A artista mistura o fado e o semba, a morna e a kizomba, o samba e o choro, o morro e a pista, o passado e o futuro e num alinhamento com quase duas dezenas de títulos em que se encontram alguns reveladores interlúdios que funcionam como pontos cardeais do seu percurso. Há serras e paisagens remotas, igrejas e altares, aviões e cachupa, arraiais e campos de trigo. Há toda uma viagem para que Ana nos convida, bastando-nos fechar os olhos.
Em “Antes Que Eu Morra” surge o único convidado do álbum, Pedro Mafama, e em “Estranha Forma de Vida” evoca-se a deusa Amália. É Ana a olhar para os dois tempos que a tornam agora presente.

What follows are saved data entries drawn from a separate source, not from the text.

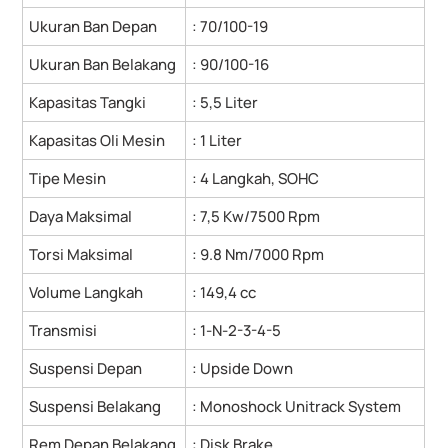
Ukuran Ban Depan
: 70/100-19
Ukuran Ban Belakang
: 90/100-16
Kapasitas Tangki
: 5,5 Liter
Kapasitas Oli Mesin
: 1 Liter
Tipe Mesin
: 4 Langkah, SOHC
Daya Maksimal
: 7,5 Kw/7500 Rpm
Torsi Maksimal
: 9.8 Nm/7000 Rpm
Volume Langkah
: 149,4 cc
Transmisi
: 1-N-2-3-4-5
Suspensi Depan
: Upside Down
Suspensi Belakang
: Monoshock Unitrack System
Rem Depan Belakang
: Disk Brake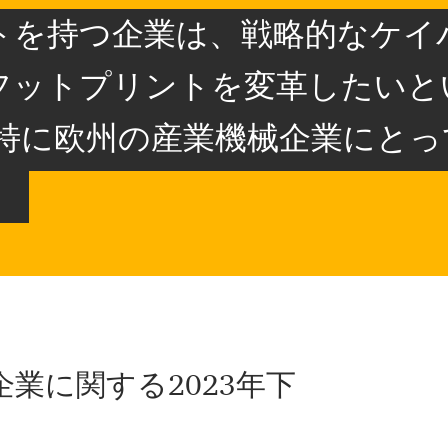
トを持つ企業は、戦略的なケイ
フットプリントを変革したいと
、特に欧州の産業機械企業にと
」
業に関する2023年下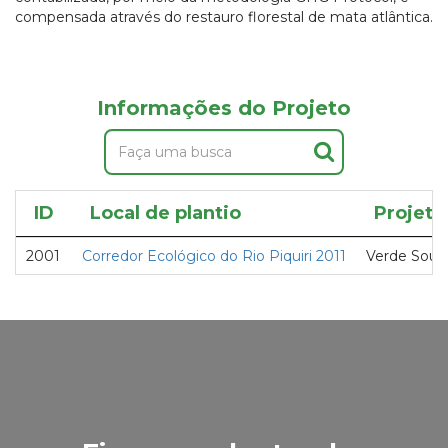
compensada através do restauro florestal de mata atlântica.
Informações do Projeto
ID
Local de plantio
Projeto
2001
Corredor Ecológico do Rio Piquiri 2011
Verde Sour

Com aliados criativos como Pedro da Linha, Conan Osíris, Pedro Mafama, André Moreira e Mário Costa, João Bessa, Manecas Costa e Paulo e Kiari Flores, João Ferreira, Betinho Feijó, Ângelo Freire, Luís estudante, Tó Serrão, Mike Scott, Pedro Soares a assumirem diferentes papéis – de co-autorias e produção a grandes e pequenos apontamentos instrumentais -, Ana Moura ergueu uma nova casa que é também uma espécie de tributo não apenas à sua história e às suas raízes, mas ao futuro de todos nós. Aqui se encontram os singles “Andorinhas”, “Jacarandá” e “Agarra em Mim”, mas também outros temas carregados de imaginação e balanço, de “Arraial Triste” a “Classe”, com ecos da tradição e de algo que ainda não aconteceu, que nesta casa cabe tudo.
Casa Guilhermina está aí, de portas abertas, com mesa farta, sorrisos calorosos e memórias vivas. Façam favor de entrar.